UzunHikâye Öykü, inceleme, eleştiri



Kaybolan İnsanlar

22 Oca 2013
Cenk Uras

Üşüyeni de oldu kederden, terleyeni de keyiften.
Bir bebek ağladı karşıki evde ve bir baba arandı acele ile; “akşam gelirken bez almayı unutma.!" “Sakın unutma.!"

Şarkı söylüyordu adam bir kadının kulağına ve aşklarını yatırmışlardı denize karşı bir masaya. Birbirlerine değil, aşklarına aşık gibiydiler. Öpüştüler! Düşündü kadın:” acaca beni seviyor mu?” Düşündü adam: evlenme teklif etsem kabul eder mi?

Aynı anda terk edildi koca memeli bir diğeri; ağzı viski kokan bir adamın tek cümlelik tiradı ile ve ışıklar yandı karşı kıyıda. Işık aldı içine azıcık, ışıklar içindeki mazisini düşündü… onu da azıcık.

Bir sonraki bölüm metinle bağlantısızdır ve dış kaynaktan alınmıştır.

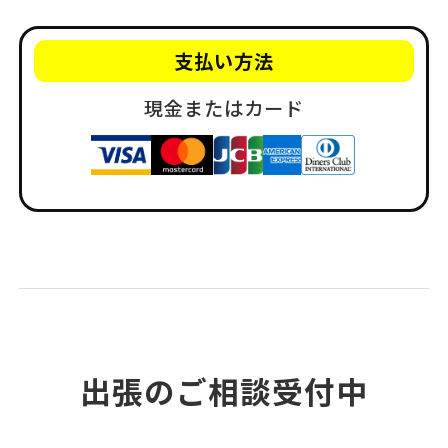
支払い方法
現金またはカード
出張のご相談受付中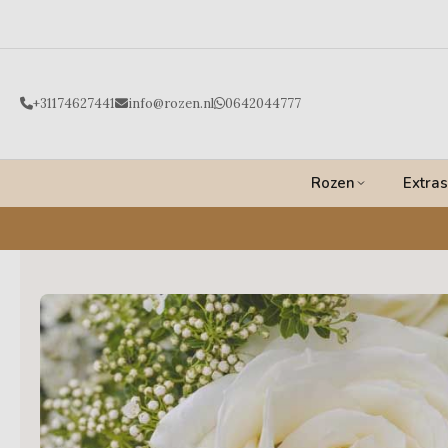
Ga
naar
de
inhoud
+31174627441
info@rozen.nl
0642044777
Rozen
Extras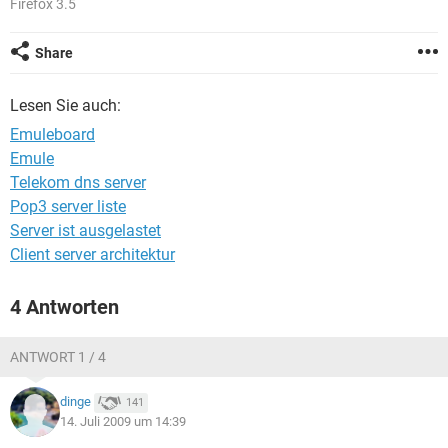
Firefox 3.5
FACEBOOK
HARDWARE
Share
Lesen Sie auch:
Emuleboard
Emule
Telekom dns server
Pop3 server liste
Server ist ausgelastet
Client server architektur
4 Antworten
ANTWORT 1 / 4
dinge
141
14. Juli 2009 um 14:39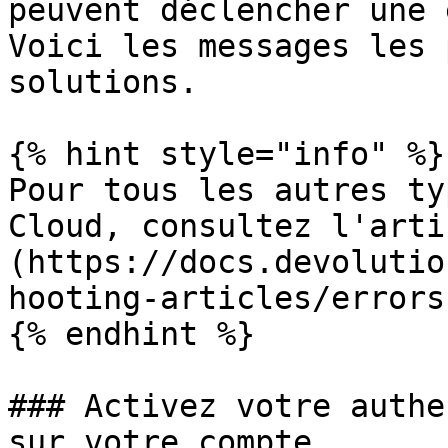
peuvent déclencher une 
Voici les messages les 
solutions.

{% hint style="info" %}

Pour tous les autres ty
Cloud, consultez l'arti
(https://docs.devolutio
hooting-articles/errors
{% endhint %}

### Activez votre authe
sur votre compte.
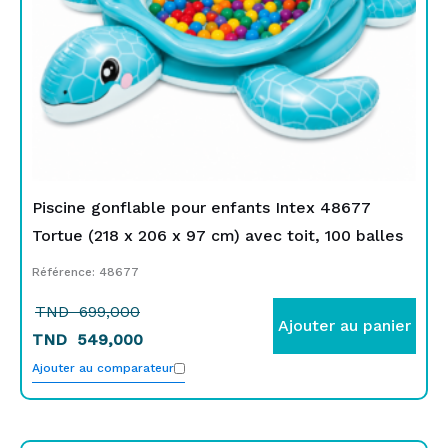
Piscine gonflable pour enfants Intex 48677
Tortue (218 x 206 x 97 cm) avec toit, 100 balles
Référence: 48677
TND
699,000
Ajouter au panier
TND
549,000
Ajouter au comparateur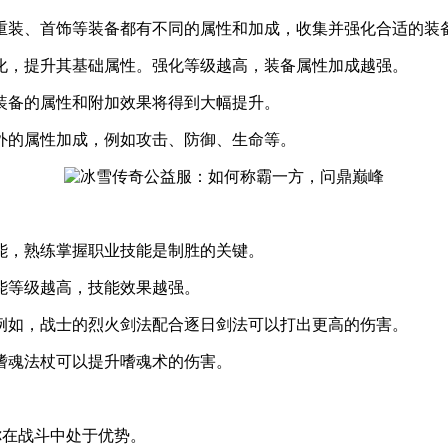
重装、首饰等装备都有不同的属性和加成，收集并强化合适的装
化，提升其基础属性。强化等级越高，装备属性加成越强。
装备的属性和附加效果将得到大幅提升。
外的属性加成，例如攻击、防御、生命等。
能，熟练掌握职业技能是制胜的关键。
能等级越高，技能效果越强。
例如，战士的烈火剑法配合逐日剑法可以打出更高的伤害。
嗜魂法杖可以提升嗜魂术的伤害。
你在战斗中处于优势。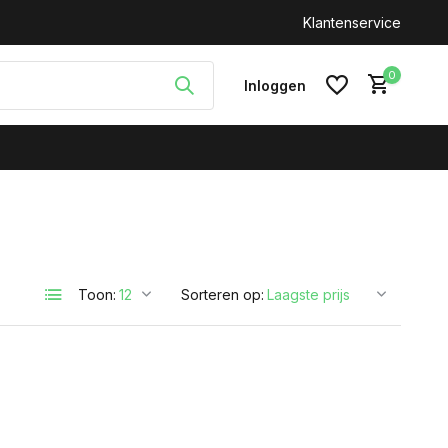
Klantenservice
0
Inloggen
a
Account aanmaken
Toon:
Sorteren op: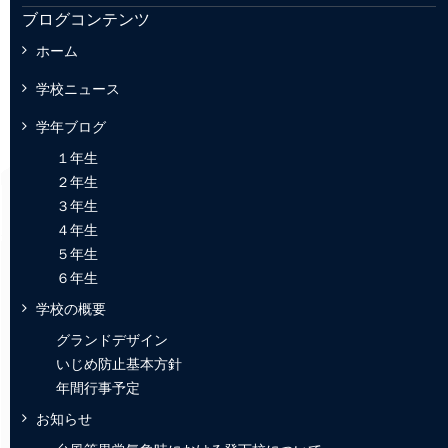
ブログコンテンツ
ホーム
学校ニュース
学年ブログ
１年生
２年生
３年生
４年生
５年生
６年生
学校の概要
グランドデザイン
いじめ防止基本方針
年間行事予定
お知らせ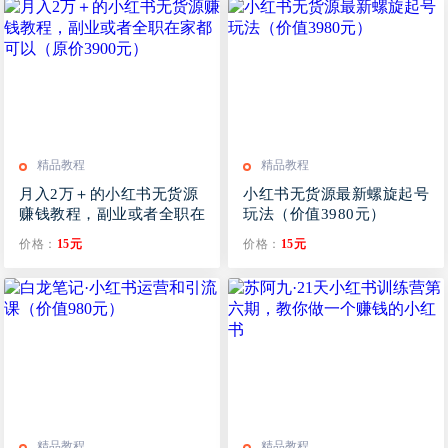
精品教程
精品教程
月入2万＋的小红书无货源
小红书无货源最新螺旋起号
赚钱教程，副业或者全职在
玩法（价值3980元）
家都可以（原价3900元）
价格：
15元
价格：
15元
精品教程
精品教程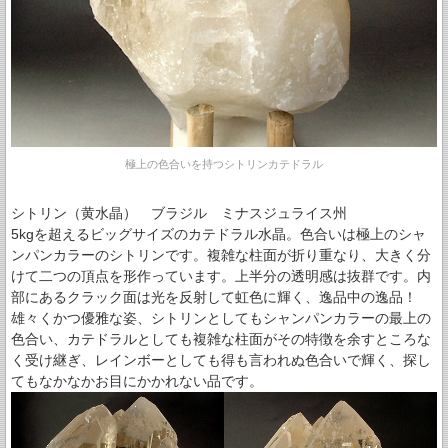
極上の色合いを持つシトリンカテドラル
シトリン（黄水晶） ブラジル ミナスジュライス州
5kgを超えるビッグサイズのカテドラル水晶。色合いは極上のシャ
ンパンカラーのシトリンです。複雑な柱面が折り重なり、大きく分
けて二つの頂点を形作っています。上半分の透明感は抜群です。内
部にあるクラック面は光を反射して虹色に輝く、逸品中の逸品！
雄々くかつ優雅な姿、シトリンとしてもシャンパンカラーの最上の
色合い、カテドラルとしても複雑な柱面がその特徴を余すところな
く受け継ぎ、レインボーとしても得も言われぬ色合いで輝く、探し
てもなかなかお目にかかれない品です。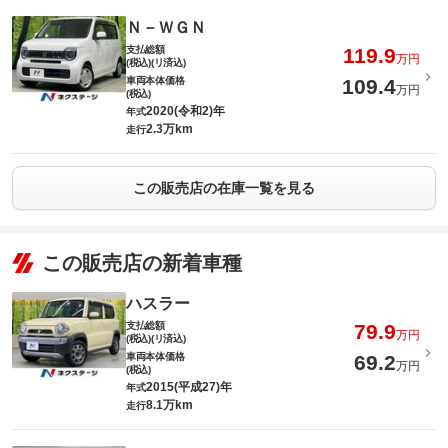
Ｎ－ＷＧＮ
支払総額
119.9
万円
(税込)(リ済込)
車両本体価格
109.4
万円
(税込)
2020(令和2)年
年式
2.3万km
走行
この販売店の在庫一覧を見る
この販売店の新着車種
ハスラー
支払総額
79.9
万円
(税込)(リ済込)
車両本体価格
69.2
万円
(税込)
2015(平成27)年
年式
8.1万km
走行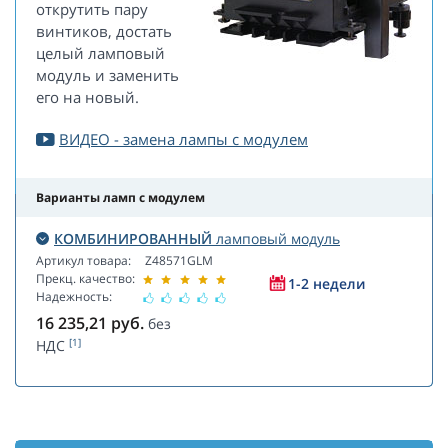
открутить пару
винтиков, достать
целый ламповый
модуль и заменить
его на новый.
ВИДЕО - замена лампы с модулем
Варианты ламп с модулем
КОМБИНИРОВАННЫЙ
ламповый модуль
Артикул товара:
Z48571GLM
Прекц. качество:
1-2 недели
Надежность:
16 235,21
руб.
без
[1]
НДС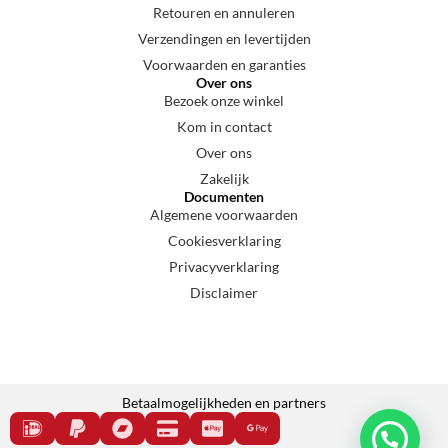
Retouren en annuleren
Verzendingen en levertijden
Voorwaarden en garanties
Over ons
Bezoek onze winkel
Kom in contact
Over ons
Zakelijk
Documenten
Algemene voorwaarden
Cookiesverklaring
Privacyverklaring
Disclaimer
Betaalmogelijkheden en partners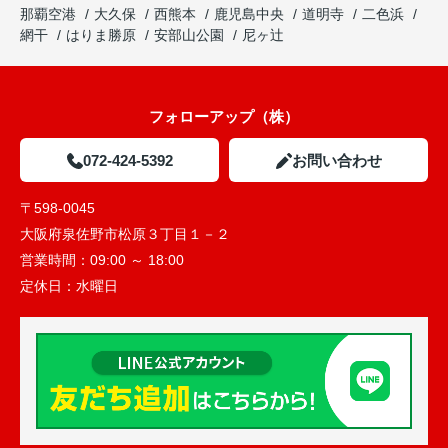
那覇空港
大久保
西熊本
鹿児島中央
道明寺
二色浜
網干
はりま勝原
安部山公園
尼ヶ辻
フォローアップ（株）
072-424-5392
お問い合わせ
〒598-0045
大阪府泉佐野市松原３丁目１－２
営業時間：
09:00 ～ 18:00
定休日：
水曜日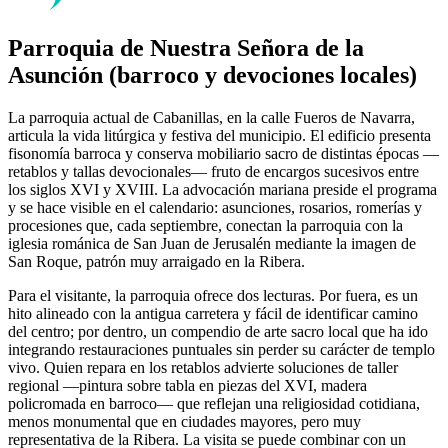
Parroquia de Nuestra Señora de la
Asunción (barroco y devociones locales)
La parroquia actual de Cabanillas, en la calle Fueros de Navarra,
articula la vida litúrgica y festiva del municipio. El edificio presenta
fisonomía barroca y conserva mobiliario sacro de distintas épocas —
retablos y tallas devocionales— fruto de encargos sucesivos entre
los siglos XVI y XVIII. La advocación mariana preside el programa
y se hace visible en el calendario: asunciones, rosarios, romerías y
procesiones que, cada septiembre, conectan la parroquia con la
iglesia románica de San Juan de Jerusalén mediante la imagen de
San Roque, patrón muy arraigado en la Ribera.
Para el visitante, la parroquia ofrece dos lecturas. Por fuera, es un
hito alineado con la antigua carretera y fácil de identificar camino
del centro; por dentro, un compendio de arte sacro local que ha ido
integrando restauraciones puntuales sin perder su carácter de templo
vivo. Quien repara en los retablos advierte soluciones de taller
regional —pintura sobre tabla en piezas del XVI, madera
policromada en barroco— que reflejan una religiosidad cotidiana,
menos monumental que en ciudades mayores, pero muy
representativa de la Ribera. La visita se puede combinar con un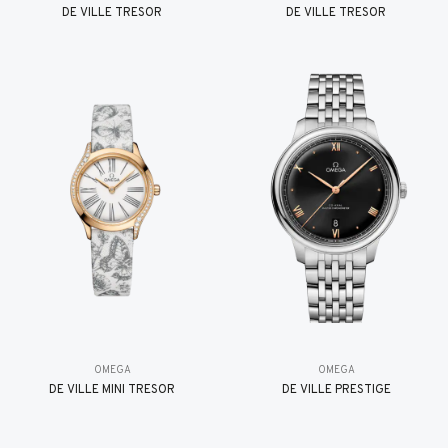
DE VILLE TRESOR
DE VILLE TRESOR
OMEGA
OMEGA
DE VILLE MINI TRÉSOR
DE VILLE PRESTIGE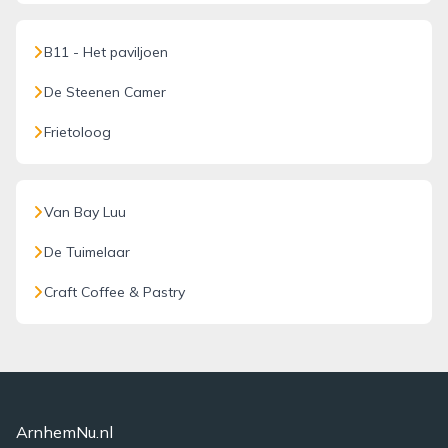
B11 - Het paviljoen
De Steenen Camer
Frietoloog
Van Bay Luu
De Tuimelaar
Craft Coffee & Pastry
ArnhemNu.nl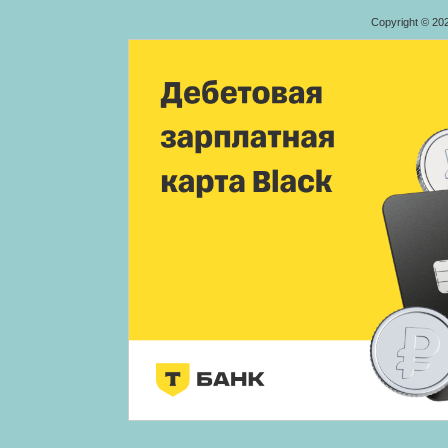
Copyright © 20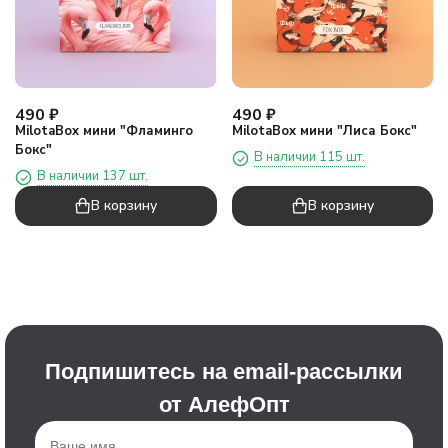
490
₽
490
₽
MilotaBox мини "Фламинго
MilotaBox мини "Лиса Бокс"
Бокс"
В наличии 115 шт.
В наличии 137 шт.
В корзину
В корзину
Подпишитесь на email-рассылки
от АлефОпт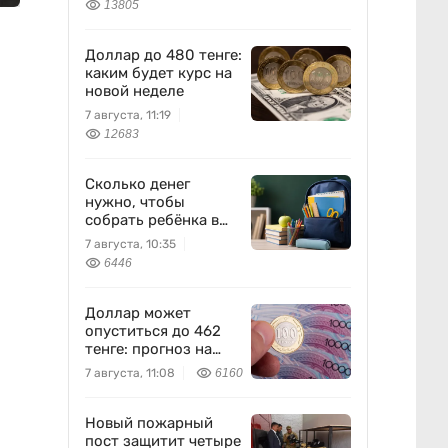
13805
Доллар до 480 тенге:
каким будет курс на
новой неделе
7 августа, 11:19
12683
Сколько денег
нужно, чтобы
собрать ребёнка в
школу?
7 августа, 10:35
6446
Доллар может
опуститься до 462
тенге: прогноз на
пятницу
7 августа, 11:08
6160
Новый пожарный
пост защитит четыре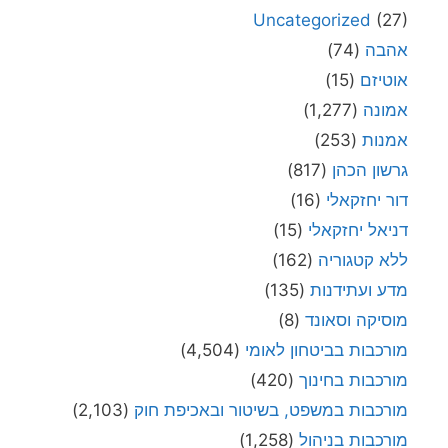
Uncategorized
(27)
אהבה
(74)
אוטיזם
(15)
אמונה
(1,277)
אמנות
(253)
גרשון הכהן
(817)
דור יחזקאלי
(16)
דניאל יחזקאלי
(15)
ללא קטגוריה
(162)
מדע ועתידנות
(135)
מוסיקה וסאונד
(8)
מורכבות בביטחון לאומי
(4,504)
מורכבות בחינוך
(420)
מורכבות במשפט, בשיטור ובאכיפת חוק
(2,103)
מורכבות בניהול
(1,258)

Pahalı giysileri olan kadınlar için opera başladı büyük salonda. Gözucuyla birbirlerinin ayakkabılarına baktılar ve parlayan mücevherlerini okşadılar.
Şak! …Şak!… Şak..!

Sesleri duyan iki sarhoş ah etti! derinden. Ellerinde bir şişe şarap ve sığındıkları ev gibiydi bedenleri. Yorgun ve harap. İsyan ettiler alışkanlık gereği ve biraz da küfür ettiler feleğin çemberine.

Bir perde indi birdenbire şehrin tam kalbine..
Baba o akşam eve gelmedi.
Aşklarını masaya yatıran çift, “evlendik mutluyuz” diye ilan verdi gazeteye..
Koca memeli kadın ağzı viski kokan başka bir adamın kollarına attı kendini .
Pahalı giysileri olan diğerleri şımardı kocalarına bir çocuk gibi.

Ne kadar çoktular bu insanlar!.
Fakat birbirlerini neden hiç fark etmediler?
Bu sorunun cevabını hiç merak etmediler!
Hepsi kendi öğretilmişliklerine savruldular; şehrin sokaklarına karışarak kayboldular.